[Work required]:
From the line that contains "S90-4-25-061*1775" to the final line of the entries below, write out every line exactly as it appears, and nothing else.

== Data for review ==

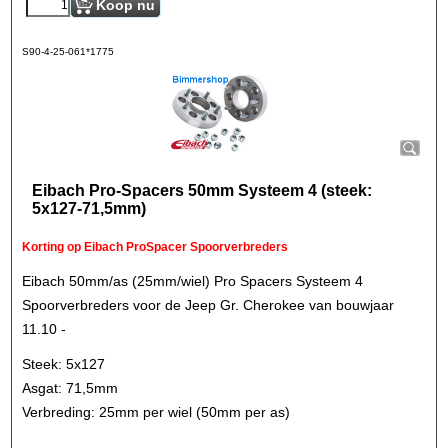
Koop nu
S90-4-25-061*1775
Eibach Pro-Spacers 50mm Systeem 4 (steek:
5x127-71,5mm)
Korting op Eibach ProSpacer Spoorverbreders
Eibach 50mm/as (25mm/wiel) Pro Spacers Systeem 4
Spoorverbreders voor de Jeep Gr. Cherokee van bouwjaar
11.10 -
Steek: 5x127
Asgat: 71,5mm
Verbreding: 25mm per wiel (50mm per as)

===

[Output for this exercise]:
S90-4-25-061*1775
Eibach Pro-Spacers 50mm Systeem 4 (steek:
5x127-71,5mm)
Korting op Eibach ProSpacer Spoorverbreders
Eibach 50mm/as (25mm/wiel) Pro Spacers Systeem 4
Spoorverbreders voor de Jeep Gr. Cherokee van bouwjaar
11.10 -
Steek: 5x127
Asgat: 71,5mm
Verbreding: 25mm per wiel (50mm per as)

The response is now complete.